Civil War: Glory (1989)
Glory is about a group of African American soldiers in the Civil War. "We look at these men from the 54th Regiment of the Massachusetts Volunteer Infantry and we see that they are heroic," Bogle says. "We see they, too, are making sacrifices and that they want their country to be a united country, and also free of racism." You get a sense of who these men are. "We hear them talk about experiences they had before they volunteered, but none of it's dramatized," which unfortunately is missing from the film. Morgan Freeman and Andre Braugher offer strong performances, and Denzel Washington won his first Oscar for his role as the fugitive slave Trip. "His performance alone makes this movie worth seeing."
The Great Migration: Underworld (1937)
"This gangster film, directed by Oscar Micheaux, is one of my guilty pleasures," Bogle says. "It is in many ways a mangled film; there are problems with the sound. But it's also very interesting." The film opens at a Negro college in the South, and the hero, a talented young man (played by Sol Johnson), goes north to Chicago to seek his fortune. But what he gets is a world of congestion, crime, violence and people with a whole other sort set of moral values and ethics. "The thing you notice about Micheaux is he always had noble black characters," Bogle says. "They are the ones who hold on to these higher standards.

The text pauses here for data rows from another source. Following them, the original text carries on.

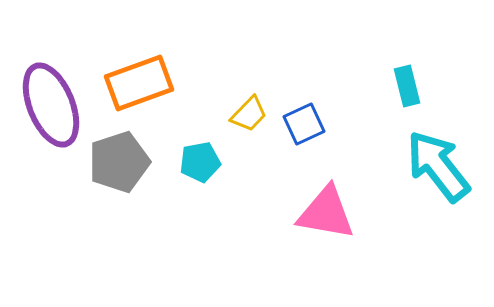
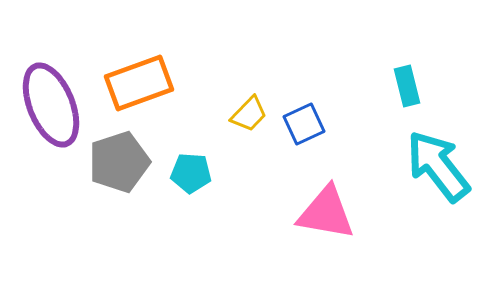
cyan pentagon: moved 9 px left, 11 px down; rotated 15 degrees clockwise
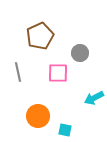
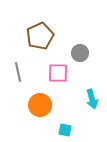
cyan arrow: moved 2 px left, 1 px down; rotated 78 degrees counterclockwise
orange circle: moved 2 px right, 11 px up
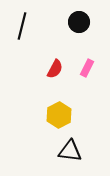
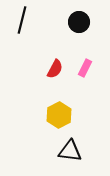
black line: moved 6 px up
pink rectangle: moved 2 px left
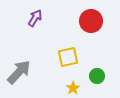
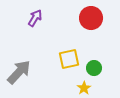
red circle: moved 3 px up
yellow square: moved 1 px right, 2 px down
green circle: moved 3 px left, 8 px up
yellow star: moved 11 px right
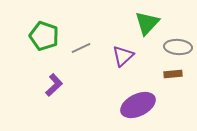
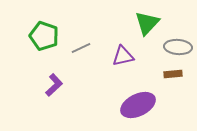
purple triangle: rotated 30 degrees clockwise
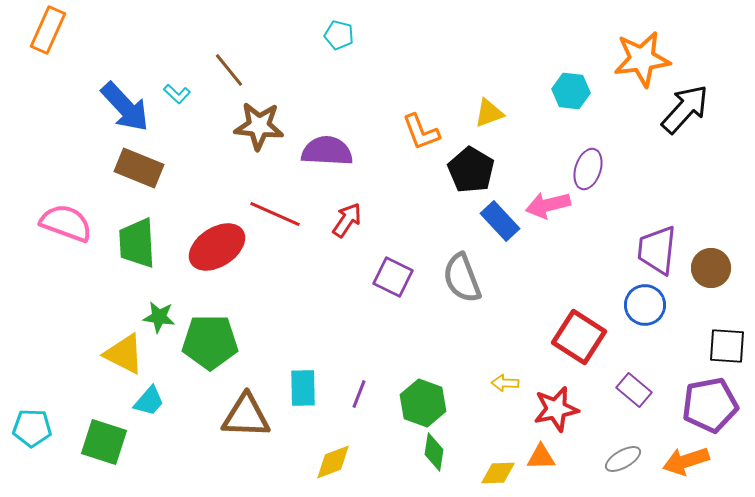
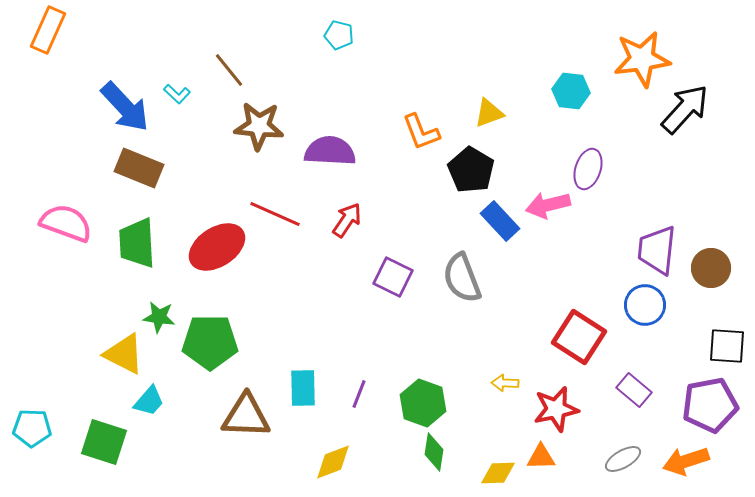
purple semicircle at (327, 151): moved 3 px right
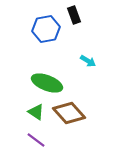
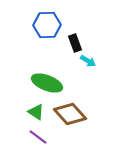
black rectangle: moved 1 px right, 28 px down
blue hexagon: moved 1 px right, 4 px up; rotated 8 degrees clockwise
brown diamond: moved 1 px right, 1 px down
purple line: moved 2 px right, 3 px up
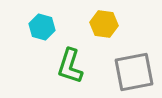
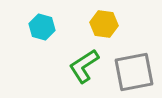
green L-shape: moved 14 px right; rotated 39 degrees clockwise
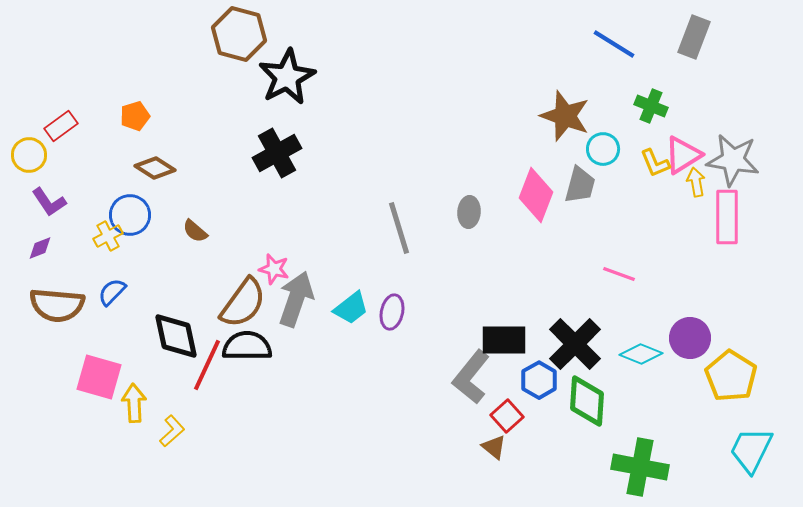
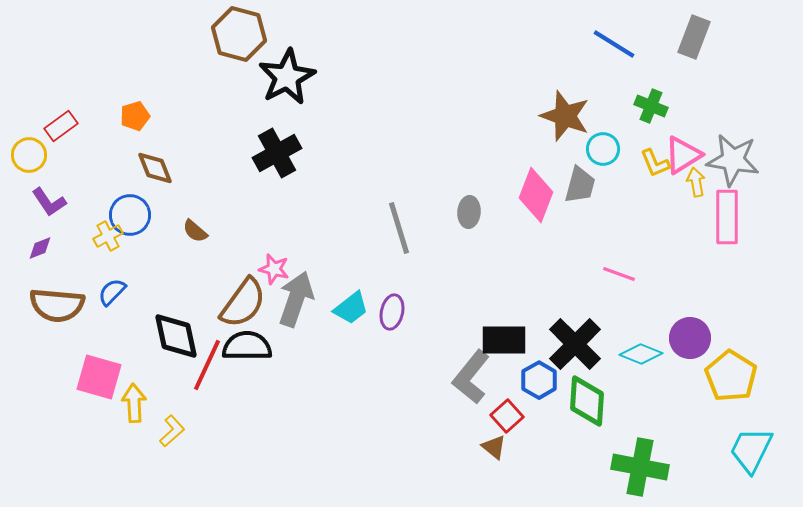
brown diamond at (155, 168): rotated 36 degrees clockwise
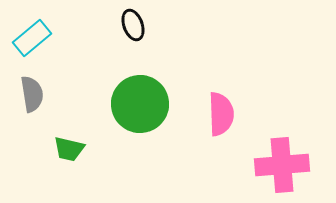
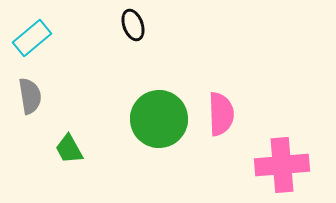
gray semicircle: moved 2 px left, 2 px down
green circle: moved 19 px right, 15 px down
green trapezoid: rotated 48 degrees clockwise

They're the ones you can see as our leaders of tomorrow."
Jim Crow: Pinky (1949)
In this film, which shows how African Americans had to live and function under Jim Crow segregation laws, the title character is a light-skinned black woman who returns home to the South after having lived as a free woman in the North. Ethel Waters earned an Oscar nomination for playing her hard-working grandmother, a woman who has lived in the South, and understands and accepts its rules. "The movie is about Pinky dealing with the racial bigotry that existed in the South and also coming to a deeper consciousness of who she is as an African American woman," Bogle says. He points out that one of the compromises of the film, directed by Elia Kazan, is that Jeanne Crain, a white actress, portrayed Pinky. "It was a well-written character and a black actress would have brought something else, but nonetheless I think Pinky is a movie audiences can benefit from."